This extensions help you to run generatice AI with ONNX Runtime( https://github.com/microsoft/onnxruntime-genai). It provides the generative AI loop for ONNX models, including inference with ONNX Runtime, logits processing, search and sampling, and KV cache management. Developers can call a high level generate() method, or run each iteration of the model in a loop, generating one token at a time, and optionally updating generation parameters inside the loop.It has support for greedy/beam search and TopP, TopK sampling to generate token sequences and built-in logits processing like repetition penalties. You can also easily add custom scoring.
At the application level, you can use Generative AI extensions for onnxruntime to build applications using C++/ C# / Python. At the model level, you can use it to merge fine-tuned models and do related quantitative deployment work.
Generative AI extensions for onnxruntime support quantization conversion of Microsoft Phi , Google Gemma, Mistral, Meta LLaMA。
The model builder greatly accelerates creating optimized and quantized ONNX models that run with the ONNX Runtime generate() API.
Through Model Builder, you can quantize the model to INT4, INT8, FP16, FP32, and combine different hardware acceleration methods such as CPU, CUDA, DirectML, Mobile, etc.
To use Model Builder you need to install
pip install torch transformers onnx onnxruntime
pip install --pre onnxruntime-genai
After installation, you can run the Model Builder script from the terminal to perform model format and quantization conversion.

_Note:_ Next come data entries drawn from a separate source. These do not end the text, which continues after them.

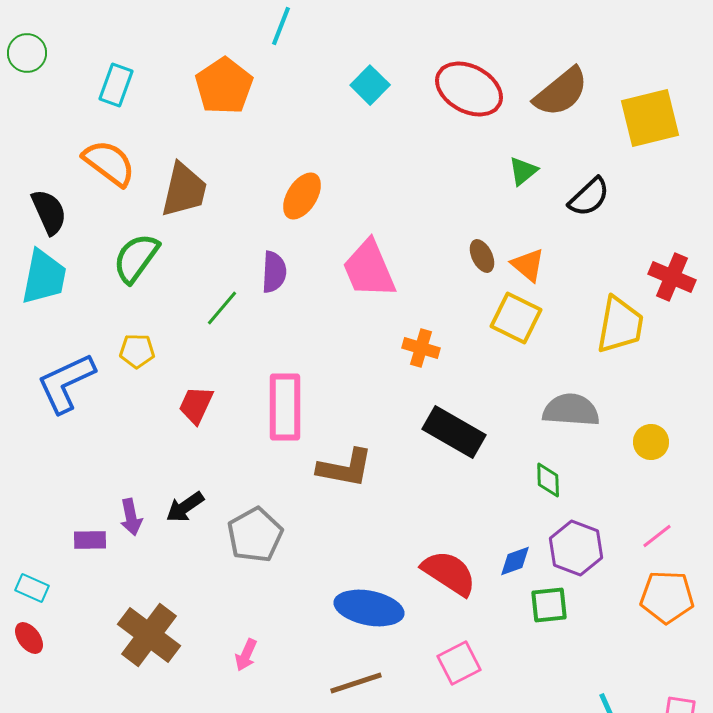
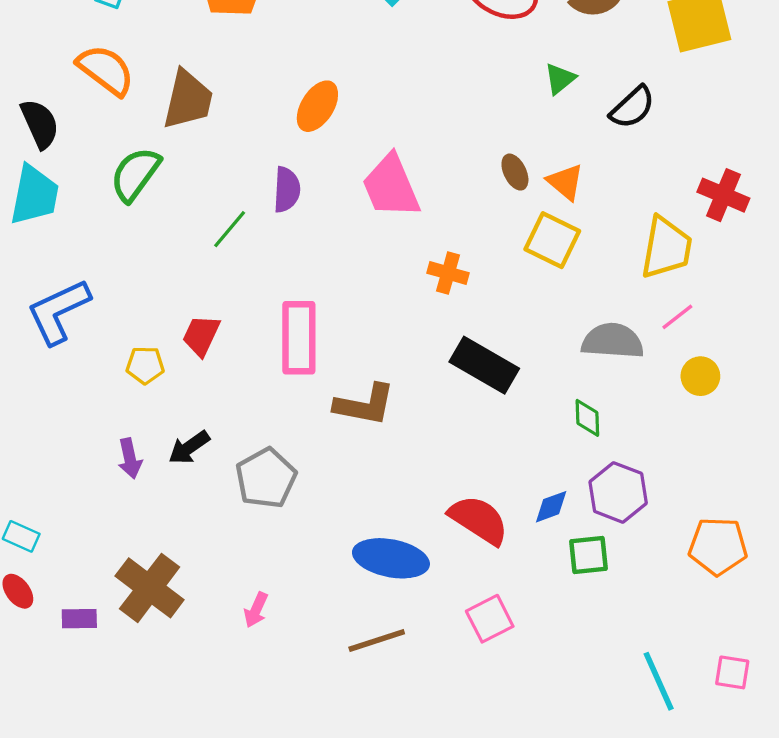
yellow pentagon: (137, 351) -> (145, 365), moved
pink line: (657, 536) -> (677, 317), moved
purple rectangle: (90, 540) -> (79, 619), moved

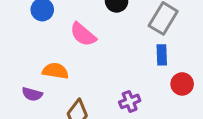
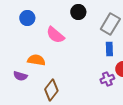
purple cross: (130, 101) -> (107, 79), moved

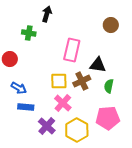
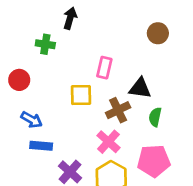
pink rectangle: (72, 50) -> (104, 68), size x0.7
yellow square: (59, 81) -> (81, 95), moved
pink cross: (63, 103) -> (108, 142), moved

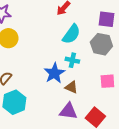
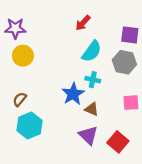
purple triangle: (68, 111) -> (88, 135), turned 36

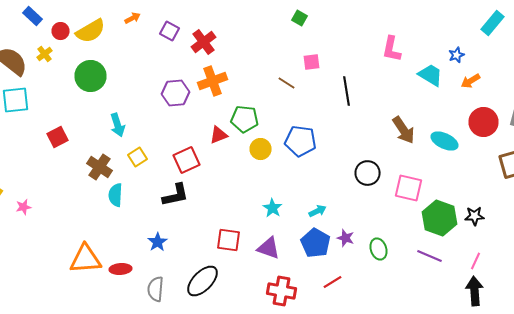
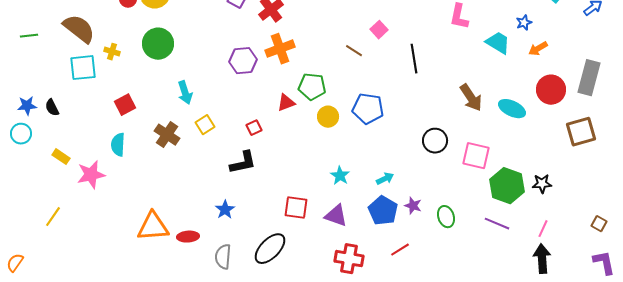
yellow cross: (44, 54) -> (112, 52), moved, turned -35
pink square: (312, 62) -> (379, 30), turned -36
red square: (186, 160) -> (254, 128), size x0.6
cyan semicircle: (116, 195) -> (118, 145), moved
pink star: (24, 207) -> (91, 175), size x1.8

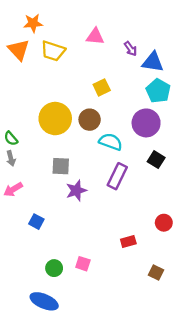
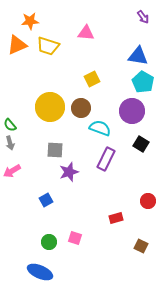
purple arrow: (131, 49) -> (143, 17), moved
orange triangle: (19, 50) -> (17, 45), turned 50
blue square: (36, 222) -> (46, 200), moved, turned 32

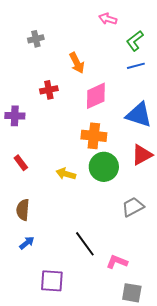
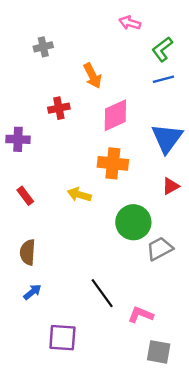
blue triangle: (139, 115) -> (167, 138), turned 48
red triangle: (142, 155) -> (171, 186), size x0.7
green circle: (104, 167) -> (133, 222), moved
yellow arrow: (66, 174) -> (79, 195), moved

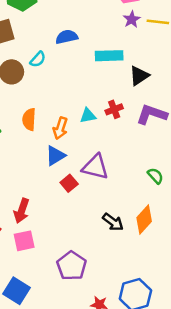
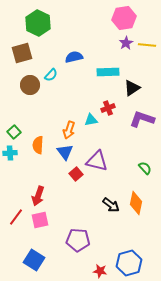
red cross: (114, 109) -> (108, 108), moved
orange semicircle: (29, 119) -> (38, 145), moved
blue triangle: (55, 156) -> (65, 152), turned -36
orange diamond: (144, 220) -> (136, 203), turned -30
purple pentagon: (72, 266) -> (78, 240), turned -30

python3 -m onnxruntime_genai.models.builder -m model_name -o path_to_output_folder -p precision -e execution_provider -c cache_dir_to_save_hf_files
Understand the relevant parameters
-
model_name This is the model on Hugging face, such as microsoft/Phi-3.5-mini-instruct, microsoft/Phi-3.5-vision-instruct, etc. It can also be the path where you store the model
-
path_to_output_folder Quantized conversion save path
-
execution_provider Different hardware acceleration support, such as cpu, cuda, DirectML
-
cache_dir_to_save_hf_files We download the model from Hugging face and cache it locally
Note:
- Although Generative AI extensions for onnxruntime are in preview, they have been incorporated into Microsoft Olive, and you can also call Generative AI extensions for onnxruntime Model Builder functions through Microsoft Olive.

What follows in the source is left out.